B+Tree Locking Algorithm

This database implements a version of lock crabbing, optimized for each of instrumentation. Since it is a rather unique implementation, we've decided to write up a full explanation of the algorithm.

The Simple Case

Let's say we want to lock a B+Tree to be thread-safe. Assume for now that we won't change the structure of the B+Tree while we traverse it (i.e. we will not cause a split). Then, the locking scheme is rather simple:

lock(current)
while current.child != nil:
    lock(current.child)
    unlock(current)
    current = current.child
current.read()
unlock(current)

Critically, we do what is more commonly known as hand-over-hand locking, which ensures that we always have at least one point of contact in the database. If we flipped the lock of the child node and the unlock of the current node, there will be a split second where the child could move out from underneath us, making our locking algorithm unsafe. Thus, we always ensure that we are holding at least one lock until we finish.

The Complex Case

We've just gone over the simple case, which is the case where we can't cause a split. Let's lift this assumption and see what happens as a result.

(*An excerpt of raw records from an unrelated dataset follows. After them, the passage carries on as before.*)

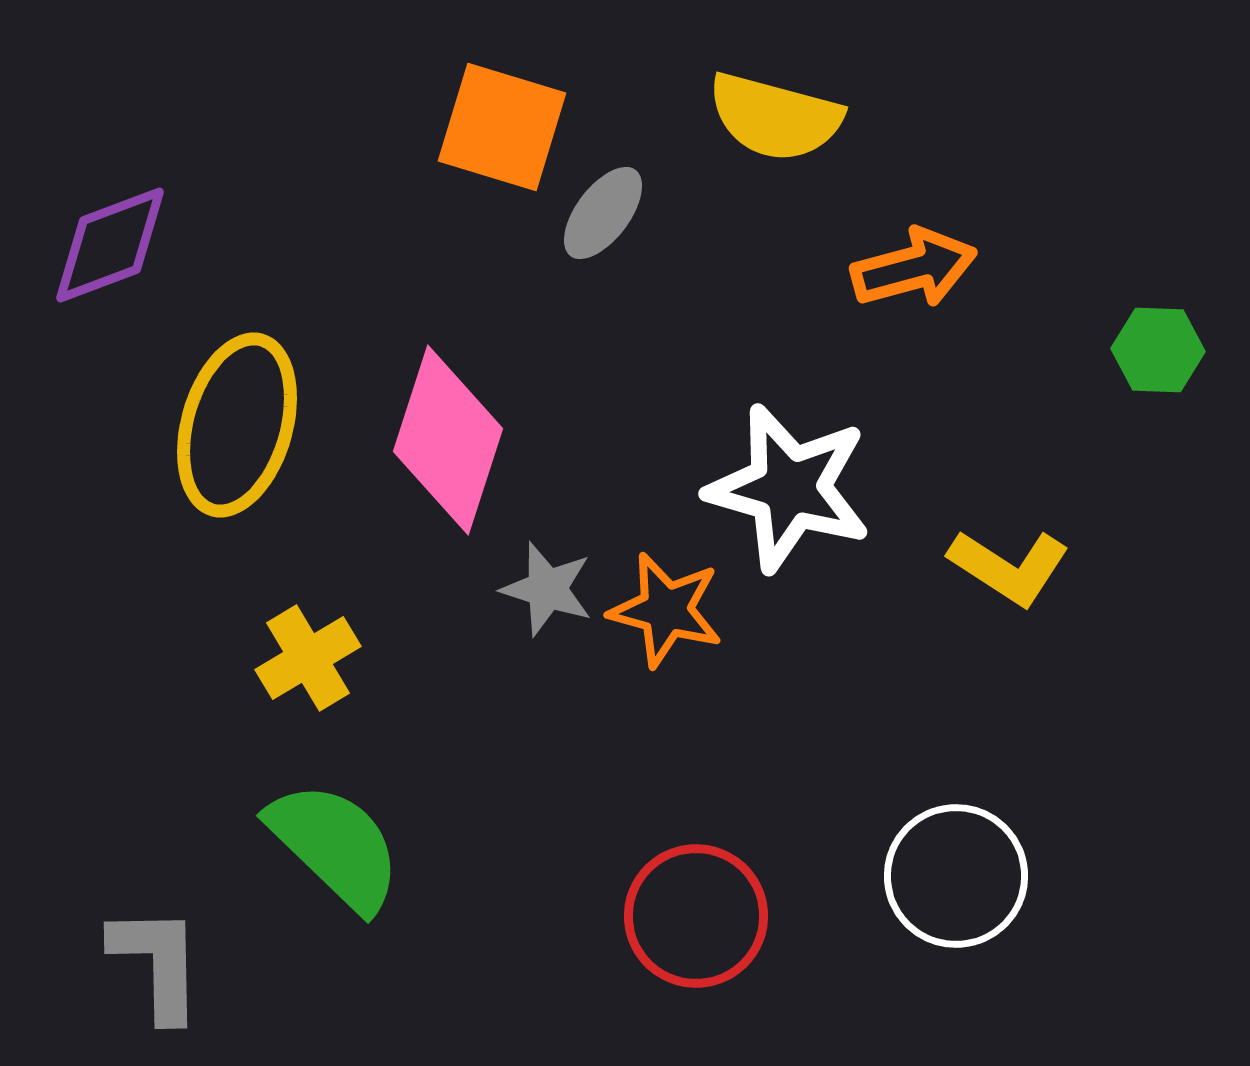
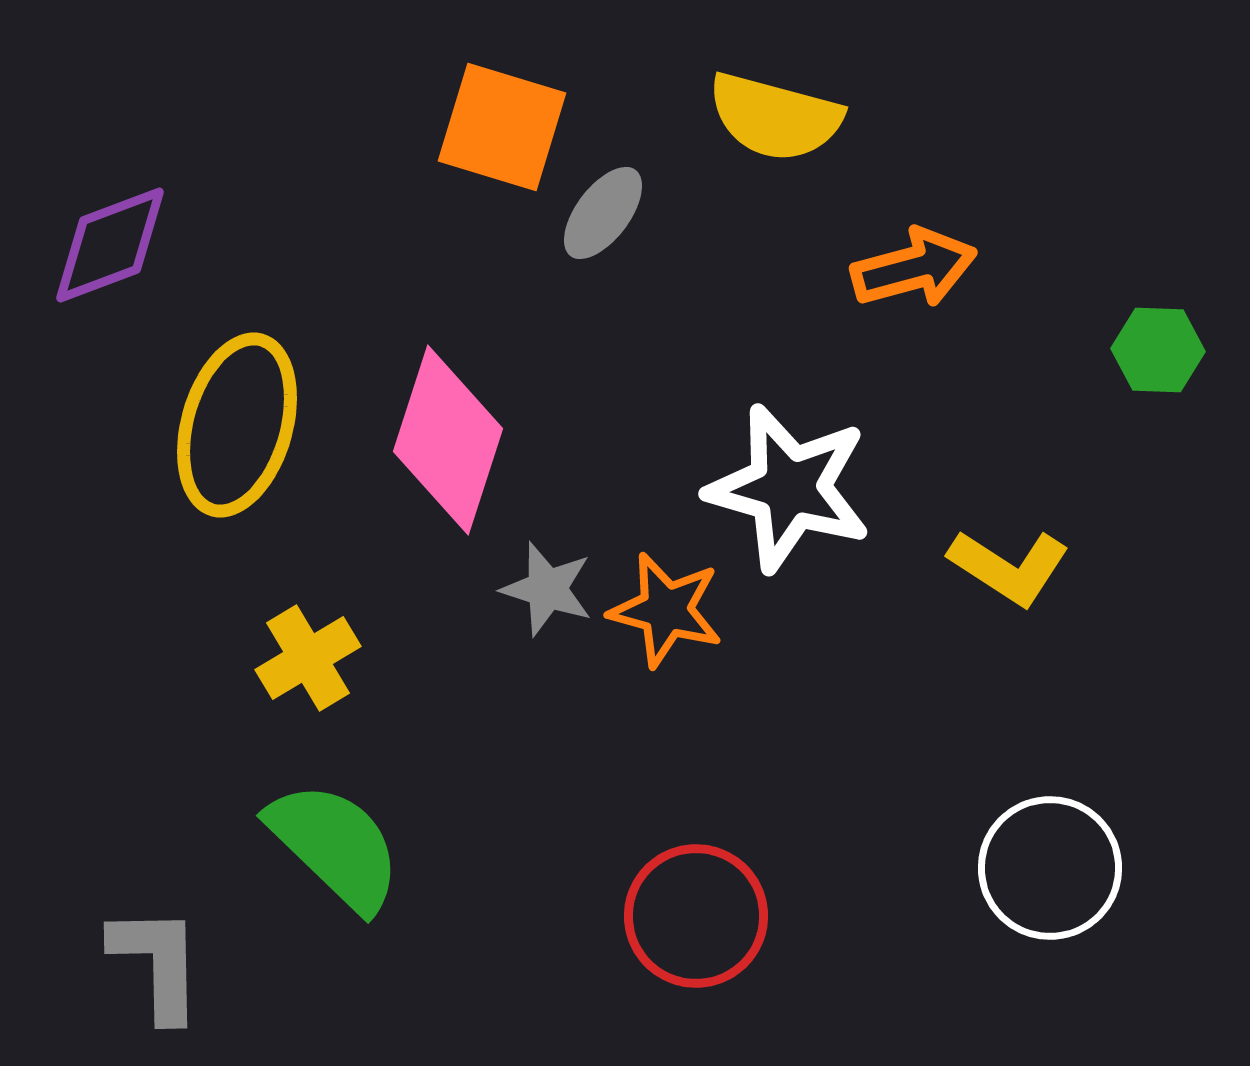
white circle: moved 94 px right, 8 px up
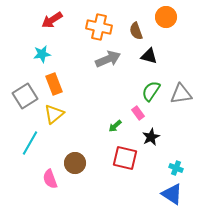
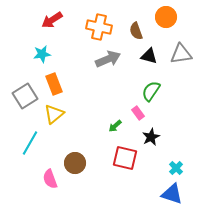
gray triangle: moved 40 px up
cyan cross: rotated 24 degrees clockwise
blue triangle: rotated 15 degrees counterclockwise
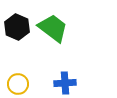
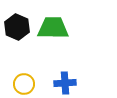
green trapezoid: rotated 36 degrees counterclockwise
yellow circle: moved 6 px right
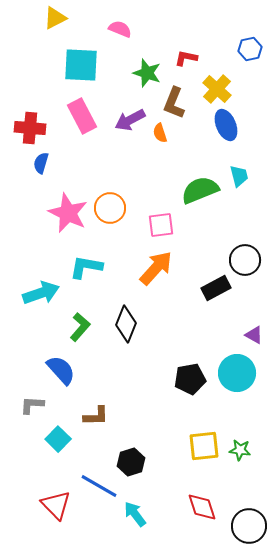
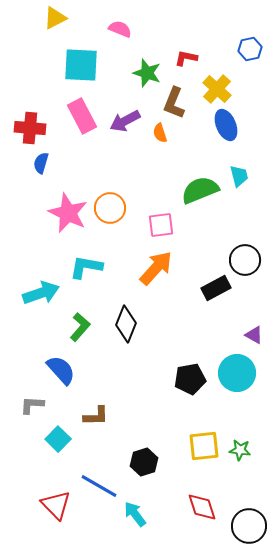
purple arrow at (130, 120): moved 5 px left, 1 px down
black hexagon at (131, 462): moved 13 px right
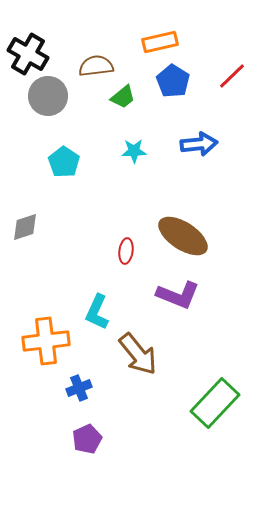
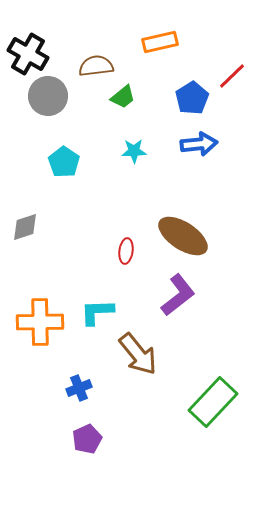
blue pentagon: moved 19 px right, 17 px down; rotated 8 degrees clockwise
purple L-shape: rotated 60 degrees counterclockwise
cyan L-shape: rotated 63 degrees clockwise
orange cross: moved 6 px left, 19 px up; rotated 6 degrees clockwise
green rectangle: moved 2 px left, 1 px up
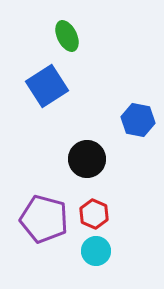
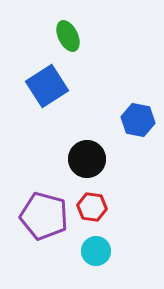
green ellipse: moved 1 px right
red hexagon: moved 2 px left, 7 px up; rotated 16 degrees counterclockwise
purple pentagon: moved 3 px up
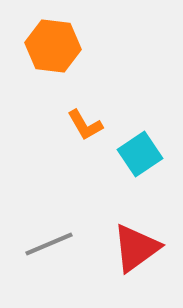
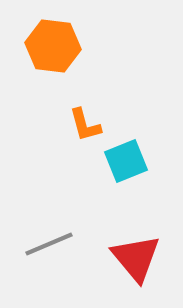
orange L-shape: rotated 15 degrees clockwise
cyan square: moved 14 px left, 7 px down; rotated 12 degrees clockwise
red triangle: moved 10 px down; rotated 34 degrees counterclockwise
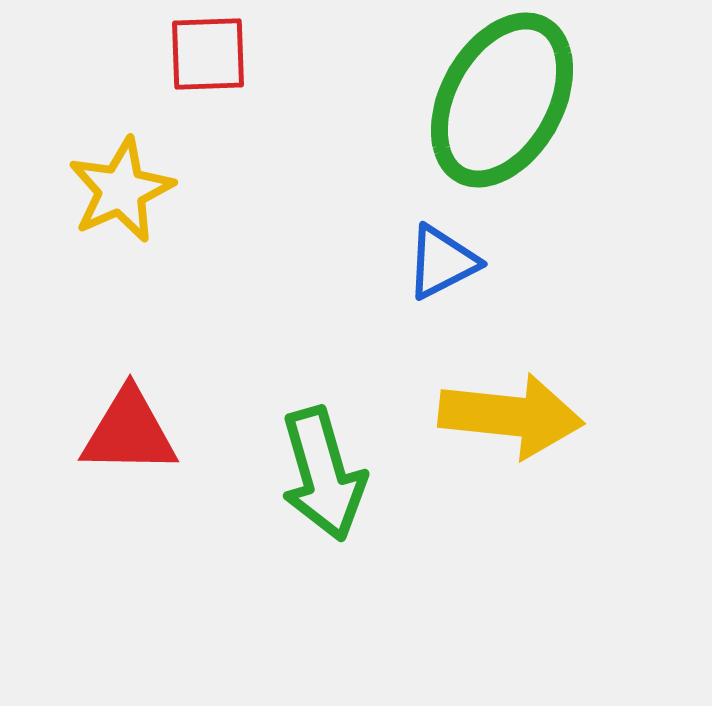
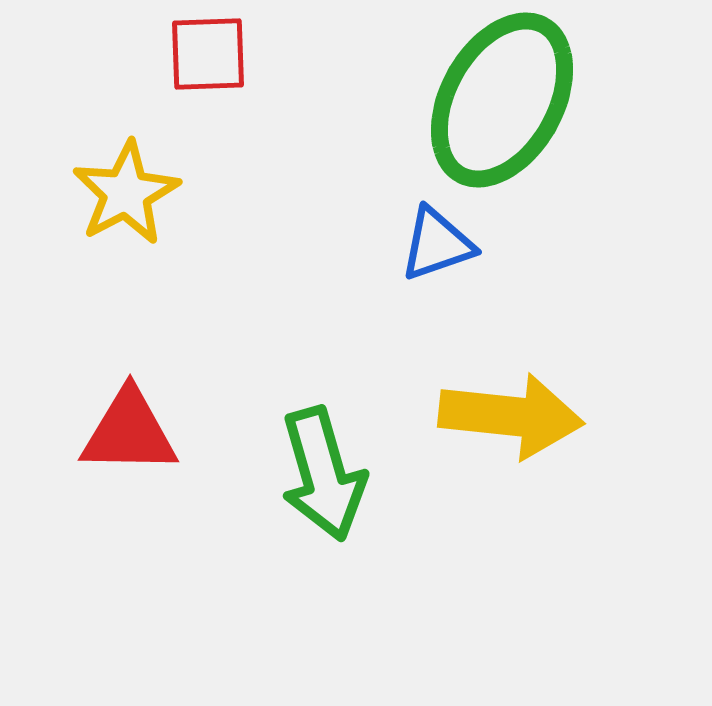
yellow star: moved 5 px right, 3 px down; rotated 4 degrees counterclockwise
blue triangle: moved 5 px left, 18 px up; rotated 8 degrees clockwise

Say we insert a tuple, Consider the following tree traversal, where each node is marked x if it might split (i.e. has num_keys keys):

[x] => [x] => [x] => [x] => [x]

Since every node might split, the node above it might change, meaning that it doesn't make sense to release any locks until after we finish our entire insertion. We can imagine the case where a split in a leaf triggers a split in the root node; therefore, we want to keep the root node so long as its possible that it may have to handle a split or split itself.

Let's go through a few more examples:

[x] => [x] => [ ] => [x] => [x]

Here, since our 3rd node has no chance of splitting, there is no need for us to continue holding locks on the 1st and 2nd nodes as we traverse further down the tree. So we don't need to hold locks until completion - when we encounter a node that definitely won't split, none of its parent locks need to be help anymore (note that we should lock the child node before unlocking the parent nodes to avoid the problem described in the simple case).

Another:

[] => [] => [] => [] => [x]

Pause and ponder: Which locks should we be holding when we perform the insertion?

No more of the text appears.